Juliana Ramos escreve, revisa e traduz. É graduada em Letras (português e francês) pela Universidade de São Paulo e cursou os Programas Formativo e de Aprimoramento em Tradução Literária da Casa Guilherme de Almeida. É autora do livro No coração fosco da cidade (Impressões de Minas, 2018) e integra a antologia Corpo de terra (Quelônio, 2021).

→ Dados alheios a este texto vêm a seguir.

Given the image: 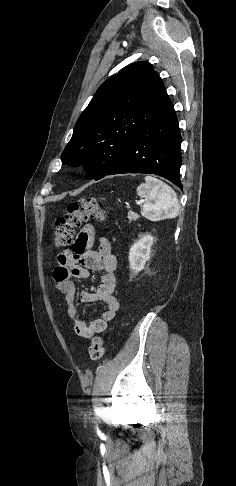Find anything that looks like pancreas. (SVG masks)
Segmentation results:
<instances>
[{"mask_svg":"<svg viewBox=\"0 0 236 486\" xmlns=\"http://www.w3.org/2000/svg\"><path fill=\"white\" fill-rule=\"evenodd\" d=\"M139 217L140 216L137 213L133 212V211H129L128 212V219H129L130 222L137 220Z\"/></svg>","mask_w":236,"mask_h":486,"instance_id":"cf45deb5","label":"pancreas"}]
</instances>
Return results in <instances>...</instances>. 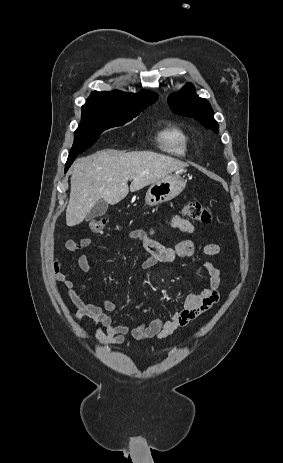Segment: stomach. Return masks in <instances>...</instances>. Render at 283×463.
<instances>
[{
	"instance_id": "stomach-1",
	"label": "stomach",
	"mask_w": 283,
	"mask_h": 463,
	"mask_svg": "<svg viewBox=\"0 0 283 463\" xmlns=\"http://www.w3.org/2000/svg\"><path fill=\"white\" fill-rule=\"evenodd\" d=\"M186 186V180L179 176H166L153 183L145 196V204L157 206L178 196Z\"/></svg>"
}]
</instances>
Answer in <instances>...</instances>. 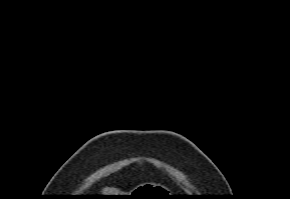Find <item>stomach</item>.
<instances>
[{
    "label": "stomach",
    "instance_id": "stomach-1",
    "mask_svg": "<svg viewBox=\"0 0 290 199\" xmlns=\"http://www.w3.org/2000/svg\"><path fill=\"white\" fill-rule=\"evenodd\" d=\"M145 187H146V190L143 191L142 189H144ZM157 188H162L163 190L166 189L162 186H159L158 184L145 183V184L141 185L140 187L136 188L135 190H133V192L131 194H127V195H134L136 192L145 193V195H153V193L155 192V189H157Z\"/></svg>",
    "mask_w": 290,
    "mask_h": 199
}]
</instances>
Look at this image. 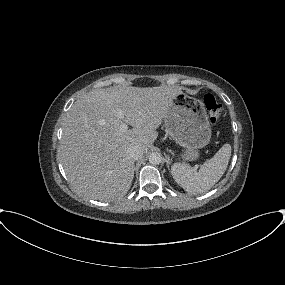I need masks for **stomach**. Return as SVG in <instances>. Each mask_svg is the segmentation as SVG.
Instances as JSON below:
<instances>
[{
  "instance_id": "obj_1",
  "label": "stomach",
  "mask_w": 285,
  "mask_h": 285,
  "mask_svg": "<svg viewBox=\"0 0 285 285\" xmlns=\"http://www.w3.org/2000/svg\"><path fill=\"white\" fill-rule=\"evenodd\" d=\"M166 131L183 147V161H194L200 156L199 149L211 139V126L204 104L181 92L173 100L164 118Z\"/></svg>"
}]
</instances>
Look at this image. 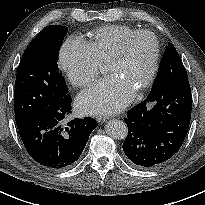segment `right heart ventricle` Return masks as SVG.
<instances>
[{"label":"right heart ventricle","instance_id":"1","mask_svg":"<svg viewBox=\"0 0 205 205\" xmlns=\"http://www.w3.org/2000/svg\"><path fill=\"white\" fill-rule=\"evenodd\" d=\"M136 31L126 25H109L89 35L88 47L100 63H107L119 49L124 38Z\"/></svg>","mask_w":205,"mask_h":205}]
</instances>
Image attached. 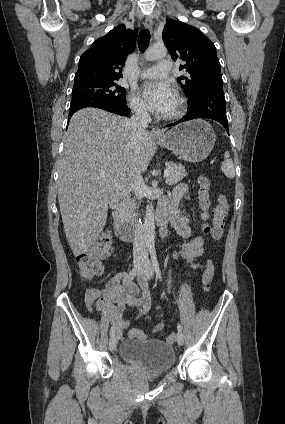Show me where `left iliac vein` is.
<instances>
[{
	"label": "left iliac vein",
	"mask_w": 285,
	"mask_h": 424,
	"mask_svg": "<svg viewBox=\"0 0 285 424\" xmlns=\"http://www.w3.org/2000/svg\"><path fill=\"white\" fill-rule=\"evenodd\" d=\"M142 273H143V276L145 278H147V279H150L153 276V266H152V264L150 262V259H149V257H148L147 254H145L143 256V260H142ZM176 340H177V343L179 345H183V343H184V335H183L182 332H179L178 331L177 336H176Z\"/></svg>",
	"instance_id": "4c4485c4"
}]
</instances>
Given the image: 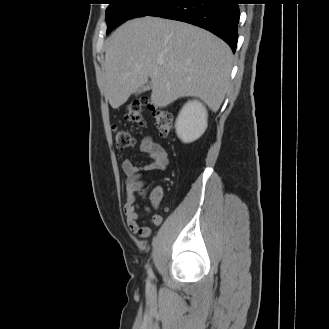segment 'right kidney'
I'll return each mask as SVG.
<instances>
[{"mask_svg": "<svg viewBox=\"0 0 329 329\" xmlns=\"http://www.w3.org/2000/svg\"><path fill=\"white\" fill-rule=\"evenodd\" d=\"M208 113L198 101H189L176 119V134L184 143H190L202 136L207 128Z\"/></svg>", "mask_w": 329, "mask_h": 329, "instance_id": "right-kidney-1", "label": "right kidney"}]
</instances>
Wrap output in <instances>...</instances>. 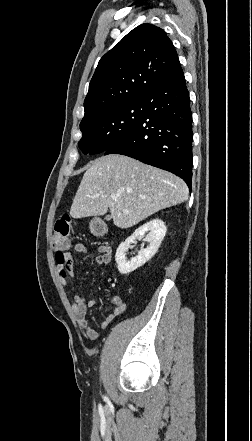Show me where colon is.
I'll return each instance as SVG.
<instances>
[{"label":"colon","instance_id":"colon-1","mask_svg":"<svg viewBox=\"0 0 252 441\" xmlns=\"http://www.w3.org/2000/svg\"><path fill=\"white\" fill-rule=\"evenodd\" d=\"M70 231V218L61 217L55 224L53 236V249L56 253L58 262H65L67 251L70 247L68 239Z\"/></svg>","mask_w":252,"mask_h":441}]
</instances>
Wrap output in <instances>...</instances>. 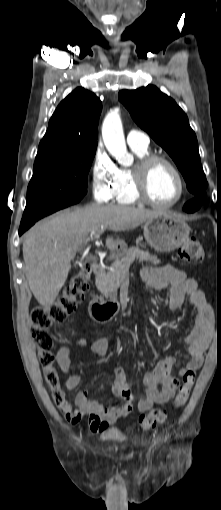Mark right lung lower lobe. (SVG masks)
Segmentation results:
<instances>
[{"mask_svg": "<svg viewBox=\"0 0 221 510\" xmlns=\"http://www.w3.org/2000/svg\"><path fill=\"white\" fill-rule=\"evenodd\" d=\"M59 209H46L44 206L34 203L31 205H26L23 218L19 228V235H22L26 230H28L36 221L39 219L57 211Z\"/></svg>", "mask_w": 221, "mask_h": 510, "instance_id": "obj_1", "label": "right lung lower lobe"}]
</instances>
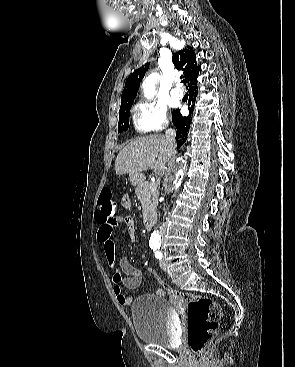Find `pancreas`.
Returning <instances> with one entry per match:
<instances>
[{
  "label": "pancreas",
  "mask_w": 295,
  "mask_h": 367,
  "mask_svg": "<svg viewBox=\"0 0 295 367\" xmlns=\"http://www.w3.org/2000/svg\"><path fill=\"white\" fill-rule=\"evenodd\" d=\"M156 183L143 181L135 189V193L140 200L143 208V217L156 210L158 204V191Z\"/></svg>",
  "instance_id": "cf45deb5"
}]
</instances>
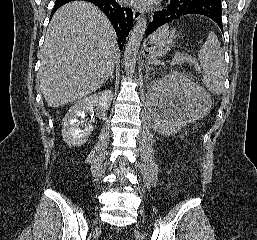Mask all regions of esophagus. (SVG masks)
Returning a JSON list of instances; mask_svg holds the SVG:
<instances>
[{
    "label": "esophagus",
    "mask_w": 257,
    "mask_h": 240,
    "mask_svg": "<svg viewBox=\"0 0 257 240\" xmlns=\"http://www.w3.org/2000/svg\"><path fill=\"white\" fill-rule=\"evenodd\" d=\"M143 11H141L140 9H134L133 10V17H134V20H139L142 16H143Z\"/></svg>",
    "instance_id": "34e87169"
}]
</instances>
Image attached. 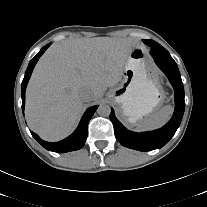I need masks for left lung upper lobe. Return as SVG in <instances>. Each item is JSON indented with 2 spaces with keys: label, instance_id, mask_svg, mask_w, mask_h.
<instances>
[{
  "label": "left lung upper lobe",
  "instance_id": "1",
  "mask_svg": "<svg viewBox=\"0 0 207 207\" xmlns=\"http://www.w3.org/2000/svg\"><path fill=\"white\" fill-rule=\"evenodd\" d=\"M143 41L145 44H147L151 48L162 47L160 44H158L157 42H155L153 40H143Z\"/></svg>",
  "mask_w": 207,
  "mask_h": 207
}]
</instances>
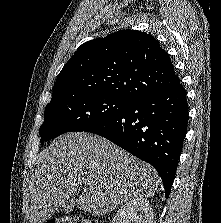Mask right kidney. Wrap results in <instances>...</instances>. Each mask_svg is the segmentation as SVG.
I'll return each mask as SVG.
<instances>
[{
    "label": "right kidney",
    "instance_id": "1",
    "mask_svg": "<svg viewBox=\"0 0 221 223\" xmlns=\"http://www.w3.org/2000/svg\"><path fill=\"white\" fill-rule=\"evenodd\" d=\"M137 212H141L140 215ZM153 209L143 197L126 202L116 213L112 223H153Z\"/></svg>",
    "mask_w": 221,
    "mask_h": 223
}]
</instances>
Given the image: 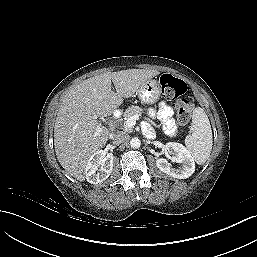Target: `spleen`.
I'll return each mask as SVG.
<instances>
[{"instance_id": "1", "label": "spleen", "mask_w": 257, "mask_h": 257, "mask_svg": "<svg viewBox=\"0 0 257 257\" xmlns=\"http://www.w3.org/2000/svg\"><path fill=\"white\" fill-rule=\"evenodd\" d=\"M192 134L185 138V145L197 164H204L212 150V130L208 116L197 107L192 113Z\"/></svg>"}]
</instances>
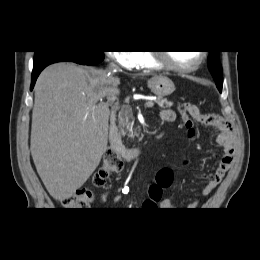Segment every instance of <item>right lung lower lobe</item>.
Masks as SVG:
<instances>
[{"label":"right lung lower lobe","mask_w":260,"mask_h":260,"mask_svg":"<svg viewBox=\"0 0 260 260\" xmlns=\"http://www.w3.org/2000/svg\"><path fill=\"white\" fill-rule=\"evenodd\" d=\"M102 51L81 52V51H62L47 52L33 62V71L31 79V90L34 87L36 79L40 72L48 65L56 62L71 61L82 65H96L103 61Z\"/></svg>","instance_id":"right-lung-lower-lobe-1"}]
</instances>
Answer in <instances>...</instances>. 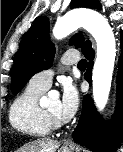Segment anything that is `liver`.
<instances>
[{"label": "liver", "instance_id": "liver-1", "mask_svg": "<svg viewBox=\"0 0 123 152\" xmlns=\"http://www.w3.org/2000/svg\"><path fill=\"white\" fill-rule=\"evenodd\" d=\"M59 145L58 141L38 139L18 149L17 152H56Z\"/></svg>", "mask_w": 123, "mask_h": 152}]
</instances>
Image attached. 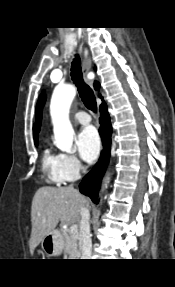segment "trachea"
<instances>
[{"mask_svg":"<svg viewBox=\"0 0 175 287\" xmlns=\"http://www.w3.org/2000/svg\"><path fill=\"white\" fill-rule=\"evenodd\" d=\"M71 77L78 88L79 95L89 110L96 111L97 103L92 89L84 82L81 72V62L78 55L74 58L71 66Z\"/></svg>","mask_w":175,"mask_h":287,"instance_id":"obj_1","label":"trachea"}]
</instances>
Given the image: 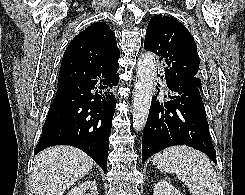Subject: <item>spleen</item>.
I'll list each match as a JSON object with an SVG mask.
<instances>
[{"instance_id":"spleen-1","label":"spleen","mask_w":245,"mask_h":195,"mask_svg":"<svg viewBox=\"0 0 245 195\" xmlns=\"http://www.w3.org/2000/svg\"><path fill=\"white\" fill-rule=\"evenodd\" d=\"M154 166L174 173L193 195H216V172L210 159L202 152L187 146H172L153 157Z\"/></svg>"}]
</instances>
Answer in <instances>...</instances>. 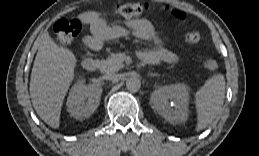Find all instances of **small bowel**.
Returning a JSON list of instances; mask_svg holds the SVG:
<instances>
[{"label":"small bowel","instance_id":"c3829d8e","mask_svg":"<svg viewBox=\"0 0 259 156\" xmlns=\"http://www.w3.org/2000/svg\"><path fill=\"white\" fill-rule=\"evenodd\" d=\"M80 20L91 31V35L84 38L85 45L90 49L95 44L100 46L105 39L132 35L155 45L153 50L142 53L144 61L174 62L176 60V56L163 45L153 25L146 19L134 18L123 23L108 24L105 12L87 11L80 15Z\"/></svg>","mask_w":259,"mask_h":156}]
</instances>
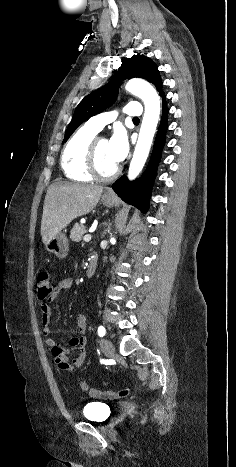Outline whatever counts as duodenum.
<instances>
[{
  "label": "duodenum",
  "mask_w": 236,
  "mask_h": 467,
  "mask_svg": "<svg viewBox=\"0 0 236 467\" xmlns=\"http://www.w3.org/2000/svg\"><path fill=\"white\" fill-rule=\"evenodd\" d=\"M96 270H97V263L95 259H91L88 263L87 270H86L87 276L92 277L95 274Z\"/></svg>",
  "instance_id": "duodenum-1"
}]
</instances>
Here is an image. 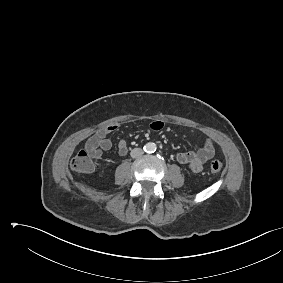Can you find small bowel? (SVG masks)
I'll return each instance as SVG.
<instances>
[{
  "mask_svg": "<svg viewBox=\"0 0 283 283\" xmlns=\"http://www.w3.org/2000/svg\"><path fill=\"white\" fill-rule=\"evenodd\" d=\"M163 127L161 121H154L151 124L153 130H160ZM118 125H109L96 133H94L86 142L87 148L93 157H99L103 152L110 150L113 142L108 138V134L117 131ZM128 147L125 139L118 142V153L122 156L126 155ZM215 150L211 140H206L201 148L196 150L180 152L176 155L177 161L188 167L193 172H201L206 163L214 156Z\"/></svg>",
  "mask_w": 283,
  "mask_h": 283,
  "instance_id": "1",
  "label": "small bowel"
}]
</instances>
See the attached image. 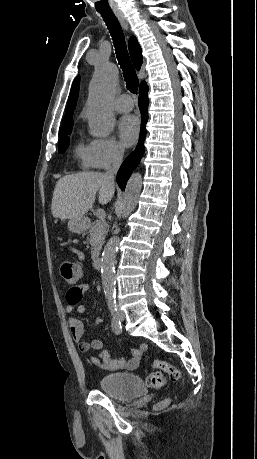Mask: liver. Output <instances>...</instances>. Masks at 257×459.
Returning <instances> with one entry per match:
<instances>
[{
  "mask_svg": "<svg viewBox=\"0 0 257 459\" xmlns=\"http://www.w3.org/2000/svg\"><path fill=\"white\" fill-rule=\"evenodd\" d=\"M114 184L104 173L81 172L64 176L56 183L51 212L54 218L83 217L95 202L107 204L114 195Z\"/></svg>",
  "mask_w": 257,
  "mask_h": 459,
  "instance_id": "6515ba94",
  "label": "liver"
}]
</instances>
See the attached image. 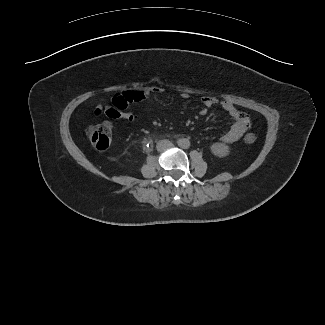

Os poemas a seguir foram selecionados do livro No coração fosco da cidade (Impressões de Minas, 2018).
PONTO DE PARTIDA
caminho por meu bairro como quem viaja
como quem desconhece o que vê
ou esquece o que conhecia
coloco-me no centro de tudo
e passando passo despercebida
sou a caminhante contemplativa
que se deslumbra mas não se adequa
e cada ângulo ou detalhe novo
provocam a memória do que nunca vi
MANHÃ TRANSLÚCIDA
A luz das sete horas revela e ofusca. Cria camadas opacas
que se deitam sobre as casas do meu bairro, mergulhando
os olhos sonolentos no despertar do absurdo. É como se a
insônia continuasse para além da cama (ou foi a rua que
penetrou o quarto na noite anterior?).
Quando o ônibus faz a curva e revela toda a periferia, parece
que o céu jamais foi azul. Parece que entre o dia e a noite
há um espaço e um tempo secretos, onde a luz impossível
nasce e se acumula nos corpos distraídos.
ACIDENTE GEOGRÁFICO
a grande são paulo é
um grande acidente
geográfico.
topografia inversa
de um relevo aéreo:
as antenas, o cimo dos prédios,
o precipício entre
as gentes.
apenas percebo
as variações sob
os meus pés cansados, sob
os olhos que se deitam sob
as pálpebras depois de
tanto perscrutar o enigma
do horizonte.
VISTA PARONÂMICA
é uma contemplação insolente
aquela que revira os mapas
do alto dos mirantes.
(busco com frequência
o pico do jaraguá,
o oitavo andar do museu,
o antigo edifício do centro.)
o olho, sozinho,
domina a cidade que sempre
dominou o corpo.
meditação calma e vingativa
sobre todas as coisas concretas:
torno tudo horizontal
e refaço o desenho urbano
com minha própria natureza.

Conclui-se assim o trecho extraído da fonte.